### WHAT IS NEEDED:
Could you reproduce, word for word, everything below from the line containing "आमच्या फेसबुक पेजला भेट द्या" down to the line containing "The WordPress® trademark", with both of those lines included and no others?

### INFORMATION PROVIDED:

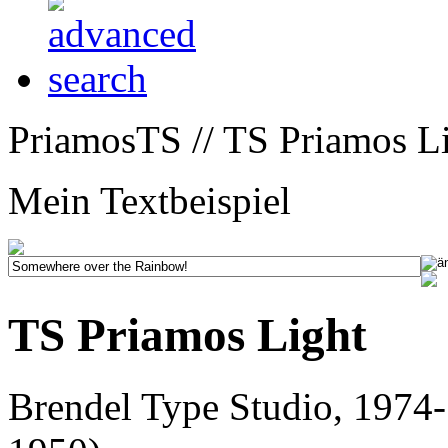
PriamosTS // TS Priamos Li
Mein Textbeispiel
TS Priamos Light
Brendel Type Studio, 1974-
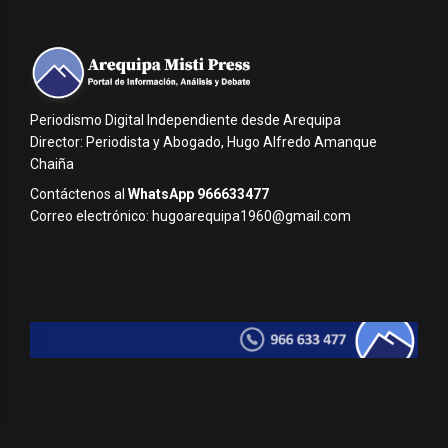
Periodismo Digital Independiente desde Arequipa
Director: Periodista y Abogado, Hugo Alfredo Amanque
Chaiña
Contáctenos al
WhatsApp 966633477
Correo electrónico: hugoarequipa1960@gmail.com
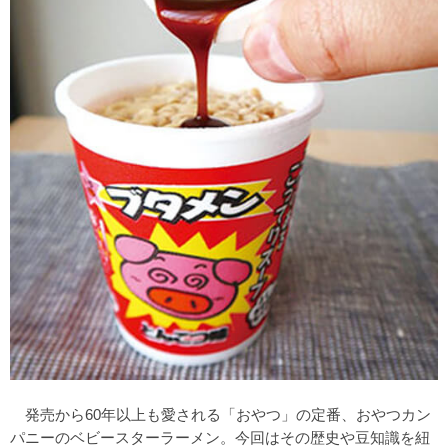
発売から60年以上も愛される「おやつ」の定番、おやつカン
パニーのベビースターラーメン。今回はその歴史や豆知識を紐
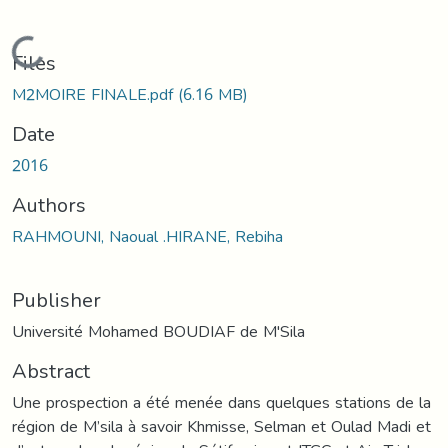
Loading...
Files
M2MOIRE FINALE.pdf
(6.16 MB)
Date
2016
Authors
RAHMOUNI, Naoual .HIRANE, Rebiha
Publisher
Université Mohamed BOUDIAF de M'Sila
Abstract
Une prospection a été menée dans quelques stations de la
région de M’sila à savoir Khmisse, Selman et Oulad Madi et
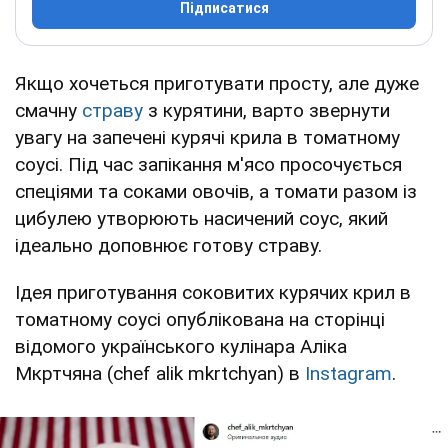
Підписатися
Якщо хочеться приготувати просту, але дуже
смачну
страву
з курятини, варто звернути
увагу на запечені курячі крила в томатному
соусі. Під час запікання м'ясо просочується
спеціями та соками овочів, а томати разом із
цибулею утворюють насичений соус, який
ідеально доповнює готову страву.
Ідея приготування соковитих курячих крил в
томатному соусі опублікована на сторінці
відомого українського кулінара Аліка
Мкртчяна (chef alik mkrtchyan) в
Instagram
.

--

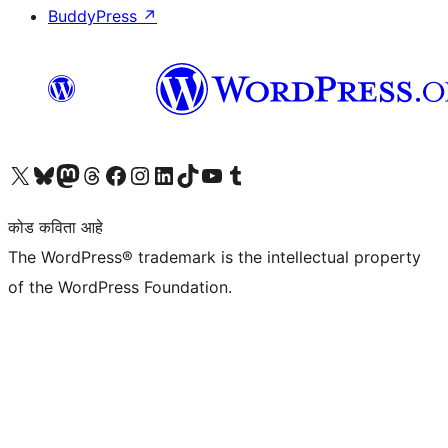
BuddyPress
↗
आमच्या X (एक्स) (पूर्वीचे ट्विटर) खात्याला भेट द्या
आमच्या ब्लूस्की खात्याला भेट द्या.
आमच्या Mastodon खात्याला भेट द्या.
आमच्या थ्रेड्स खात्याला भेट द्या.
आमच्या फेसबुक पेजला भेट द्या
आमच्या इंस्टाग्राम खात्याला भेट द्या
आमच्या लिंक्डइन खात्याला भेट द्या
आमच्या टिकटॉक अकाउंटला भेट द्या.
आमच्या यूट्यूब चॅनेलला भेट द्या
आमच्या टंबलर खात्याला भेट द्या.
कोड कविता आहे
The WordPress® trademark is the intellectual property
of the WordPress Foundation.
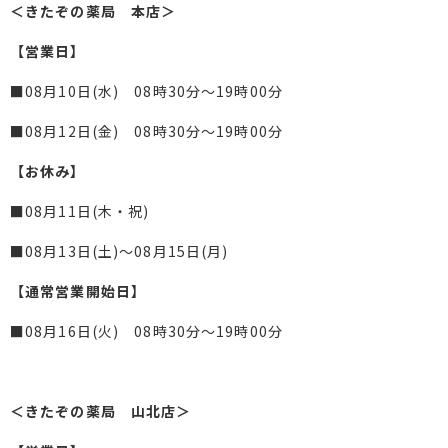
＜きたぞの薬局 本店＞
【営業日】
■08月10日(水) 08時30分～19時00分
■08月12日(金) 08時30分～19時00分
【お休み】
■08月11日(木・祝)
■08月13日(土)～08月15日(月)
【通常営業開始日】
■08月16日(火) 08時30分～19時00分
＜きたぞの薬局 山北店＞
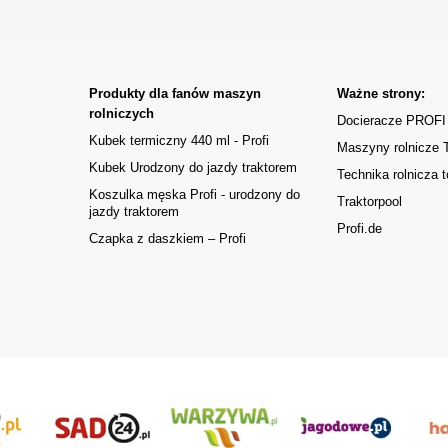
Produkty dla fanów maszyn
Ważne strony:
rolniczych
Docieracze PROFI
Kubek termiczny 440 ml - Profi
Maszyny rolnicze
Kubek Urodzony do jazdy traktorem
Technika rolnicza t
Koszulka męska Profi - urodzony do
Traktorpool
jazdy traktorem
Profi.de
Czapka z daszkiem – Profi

==

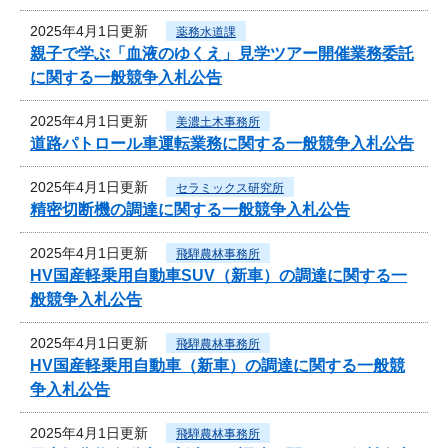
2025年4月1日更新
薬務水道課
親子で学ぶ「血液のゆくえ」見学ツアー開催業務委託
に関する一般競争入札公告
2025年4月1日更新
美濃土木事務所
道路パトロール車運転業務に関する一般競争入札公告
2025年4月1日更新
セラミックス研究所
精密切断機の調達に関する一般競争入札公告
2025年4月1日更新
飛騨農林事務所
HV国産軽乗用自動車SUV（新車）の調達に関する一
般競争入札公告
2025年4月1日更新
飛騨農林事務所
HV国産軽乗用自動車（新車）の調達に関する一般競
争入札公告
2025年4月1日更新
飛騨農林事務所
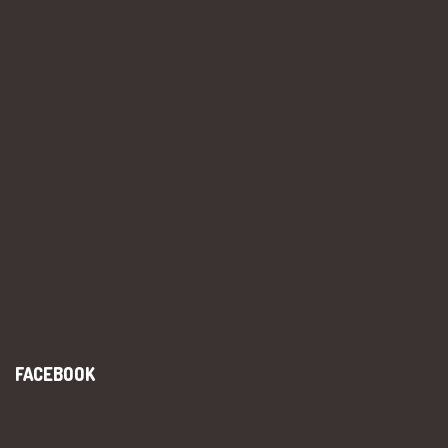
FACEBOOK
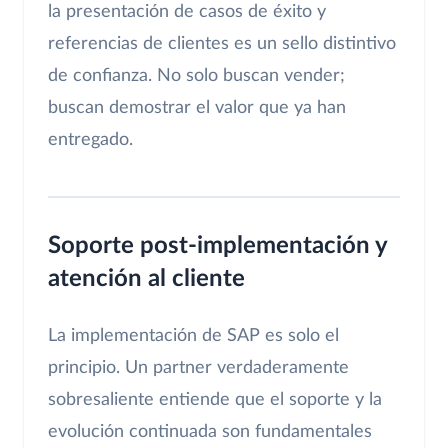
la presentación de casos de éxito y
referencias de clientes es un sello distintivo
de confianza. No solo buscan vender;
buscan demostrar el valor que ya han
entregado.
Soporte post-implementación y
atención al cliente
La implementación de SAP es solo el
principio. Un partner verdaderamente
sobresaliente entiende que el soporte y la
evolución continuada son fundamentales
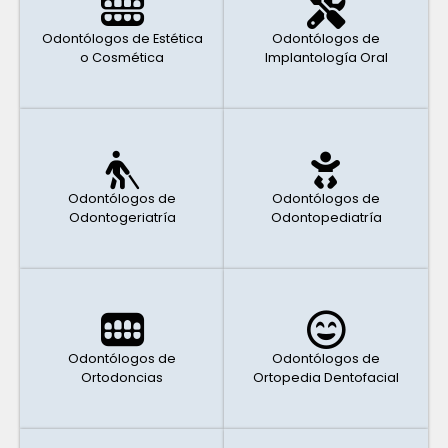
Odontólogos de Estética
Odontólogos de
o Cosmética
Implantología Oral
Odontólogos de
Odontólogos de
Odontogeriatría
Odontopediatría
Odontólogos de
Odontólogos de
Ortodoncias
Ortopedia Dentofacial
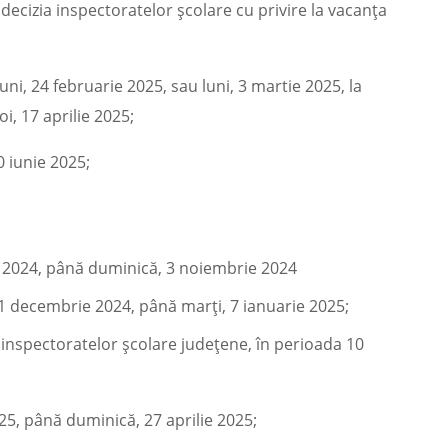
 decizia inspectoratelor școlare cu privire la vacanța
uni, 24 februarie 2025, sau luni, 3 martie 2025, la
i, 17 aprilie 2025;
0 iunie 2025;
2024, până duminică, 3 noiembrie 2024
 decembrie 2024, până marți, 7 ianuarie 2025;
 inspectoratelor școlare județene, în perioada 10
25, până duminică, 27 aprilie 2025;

### SOLUTION:
आमच्या फेसबुक पेजला भेट द्या
आमच्या इंस्टाग्राम खात्याला भेट द्या
आमच्या लिंक्डइन खात्याला भेट द्या
आमच्या टिकटॉक अकाउंटला भेट द्या.
आमच्या यूट्यूब चॅनेलला भेट द्या
आमच्या टंबलर खात्याला भेट द्या.
कोड कविता आहे
The WordPress® trademark is the intellectual property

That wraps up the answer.